Askua starts talking smack about Shinji, proving she’s still in the running for the worst person in the world award and Rei, while not quite giving Askua her trademark Gendo slap, gets about as pissed as Rei can ever get, once again raising some intriguing questions. The way the scene is animated, the character’s faces mostly in shadow with only their eyes flaring out of the darkness is a great affect, giving what could have been just a usual scene of bickering a truly ominous flair.

Meanwhile in the Sea Of Dirac, Shinji, after holding on for an impressive 12 hours starts to freak the fuck out. As The Eva starts to shut down for good the reality of the situation starts to sink in for him, and us. Strip away most of the sci fi trappings and what you have at the core is a helpless fifteen year old dying in a small space. It’s a disturbing scene and rightfully so. Thankfully it’s right about here that Shinji starts to lose his sanity, so at least he’s got that going for him.

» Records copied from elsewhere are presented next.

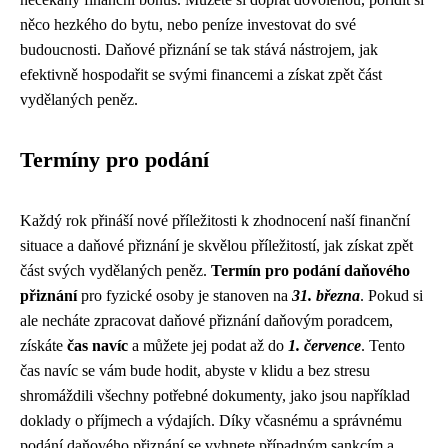
něco hezkého do bytu, nebo peníze investovat do své
budoucnosti. Daňové přiznání se tak stává nástrojem, jak
efektivně hospodařit se svými financemi a získat zpět část
vydělaných peněz.
Termíny pro podání
Každý rok přináší nové příležitosti k zhodnocení naší finanční
situace a daňové přiznání je skvělou příležitostí, jak získat zpět
část svých vydělaných peněz.
Termín pro podání daňového
přiznání
pro fyzické osoby je stanoven na
31. března
. Pokud si
ale necháte zpracovat daňové přiznání daňovým poradcem,
získáte
čas navíc
a můžete jej podat až do
1. července
. Tento
čas navíc se vám bude hodit, abyste v klidu a bez stresu
shromáždili všechny potřebné dokumenty, jako jsou například
doklady o příjmech a výdajích. Díky včasnému a správnému
podání daňového přiznání se vyhnete případným sankcím a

Ritsuko and Misato come to an blows over Ritsuko’s dispassionate solution to blow up Shinji. Misato somewhat unwisely insinuates to what she learned at the end of the last episode. Their relationship is never the same after this scene, and the breaking of the bond feels truly weighty.

Shinji’s stream of consciousness starts, this segments a bit longer then the one we got in Weaving A Story, but not yet the marathon runs the series would attempt later on. This trip actually ends up being a dry run for the series finale, introducing the theme of each person existing as the idea of what others believe him to be. Once again these are tough to write about, better to experience it for yourself. You’ll either get it, or you’ll want to cut out your eyes.

Shinji comes too just in time to die for sure, only to discover, in what’s perhaps the key scene in the series, the presence of his mother in the machine. This sends the Eva flying into a rage. A Mother’s love is an easy thing to sentimentalize, but it’s really as primal and as fierce a force as any. Nothing less then the instinct to protect the continuation of its genetic code at all cost. The EVA manifests that on the most primal level possible, ripping to shreds the thing that threatens its spawn.

The image of a screaming gore covered Unit 01 clawing it’s way out of the black womb, coating the city below in blood, is like something Dali dreamed up on a bad day. It’s an awe inspiring sequence of stunning primal violence, a scene that works on a gut level. (Once again the metaphysics of this, especially when one brings Rei into the equation is confusing, but as a metaphor it works perfectly). It’s a stunning ending one that casts a pall over the rest of the series, and whose feeling is carried through the next four episodes. Which I’ll be covering in one go. I remember them being my favorite of the run and I can’t wait to revisit them.